Avoiding Hidden Sugar

Foods that are marketed to children are often high in sugar. Some added sugar sources are obvious, like sodas, candy, sweetened cereals, and fruit punch. Sugar can also be hidden in seemingly nutritious granola bars, flavored yogurts, "healthy" cereals, pasta sauces, ketchup, and even applesauce.

Learning to read food labels can help you spot added sugar in different products. Simple swaps like choosing unsweetened applesauce over sweetened products and picking fruit cups in juice or water rather than those packed in syrup can help cut out unnecessary sugar.

Check the ingredients list for terms like evaporated cane juice, corn syrup, dextrose, brown rice syrup, raw sugar, and crystal solids. All of these are other words for sugar. Getting kids into the habit of drinking water and plain milk, rather than juice and flavored milk, is another good way to keep sugar intake down.

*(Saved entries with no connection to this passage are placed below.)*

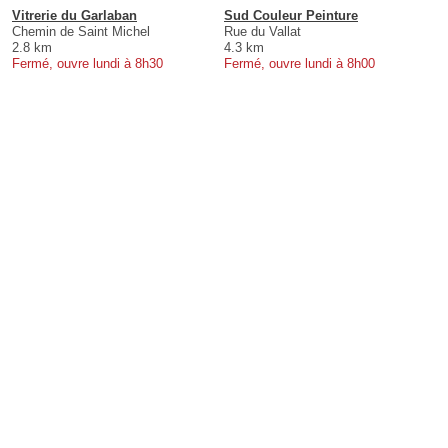
Vitrerie du Garlaban
Sud Couleur Peinture
Chemin de Saint Michel
Rue du Vallat
2.8 km
4.3 km
Fermé, ouvre lundi à 8h30
Fermé, ouvre lundi à 8h00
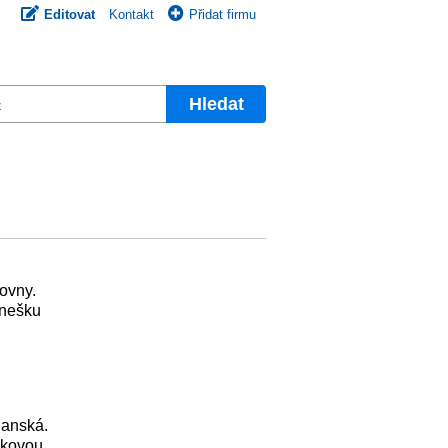
Editovat
Kontakt
Přidat firmu
Hledat
ovny.
dnešku
lanská.
čkovou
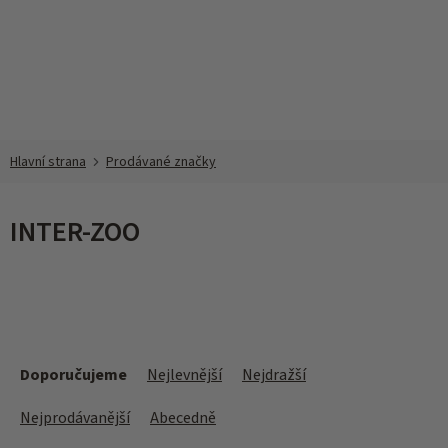
Přejít
na
obsah
Prodávané značky
INTER-ZOO
Ř
a
Doporučujeme
Nejlevnější
Nejdražší
z
e
Nejprodávanější
Abecedně
n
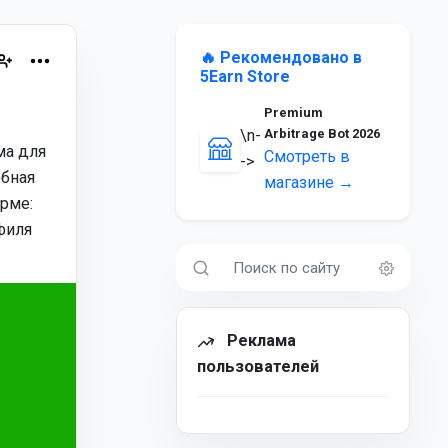
🔥 Рекомендовано в
5Earn Store
Premium
\n-
Arbitrage Bot 2026
ма для
Смотреть в
->
обная
магазине →
рме:
филя
Реклама
пользователей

Ensuring Adequate Nutrition

Adults are advised to limit added sugar to less than 10% of their daily calorie needs (which is about 12 teaspoons or 48 grams). Because children eat less food in general, their equivalent limits would be more like 7 to 8 teaspoons or 30 to 35 g per day. Instead of filling up on empty calories from sugar, kids need enough space in their tummies for nutritious foods that are required for growth and development.

It's easy to overlook malnutrition in kids who aren't underweight. However, research shows that eating too much sugar can lead to nutrient deficiencies. Not only do sugary foods displace essential food groups, like protein, fruits, vegetables, dairy, and whole grains, they also deplete vitamins from the body during digestion, such as B-vitamins involved in glucose metabolism.

Growing children need protein for muscle development, and healthy fats to support their brain and nervous system. A child who drinks soda or juice rather than plain milk is missing out on the calcium required for strong teeth and bones. Encouraging kids to develop a taste for natural, unsweetened foods sets them up for healthier eating habits and the prevention of chronic diseases in adulthood.

Pediatric Dental Care

Beyond the long-term prevention of diabetes and heart disease, avoiding added sugars can keep kids from having to undergo painful and expensive dental treatment. Tooth decay is exacerbated by the regular consumption of sugary foods and beverages. If untreated, dental problems can lead to more serious health concerns (even when they're just baby teeth).

Along with the avoidance of sugary snacks and drinks, teaching your kids to brush at a young age removes plaque-causing sugar and helps maintain strong, healthy teeth. Regular toothbrushing (without toothpaste to start) gets kids used to good dental habits.

Appetite Regulation in Kids

When placed in a healthy food environment, most kids regulate their consumption based on internal hunger signals. Instead of offering treats as a reward (or withholding them as punishment), caregivers should encourage children to pay attention to how their bodies feel. Eating slowly, stopping when full, and not calling foods "good" or "bad" are useful ways to develop a positive relationship with food.

The easiest way to make sure your child is eating right is to avoid keeping too many sugary snacks in the house. Kids should have choices about what to eat, but when all the options are healthy, you won't have to worry about power struggles related to food.

Overly restrictive parenting related to food can backfire and cause kids to rebel. Remember, it's OK for kids to indulge in treats once in a while as long as they are getting the nutrition they need from other foods throughout the day.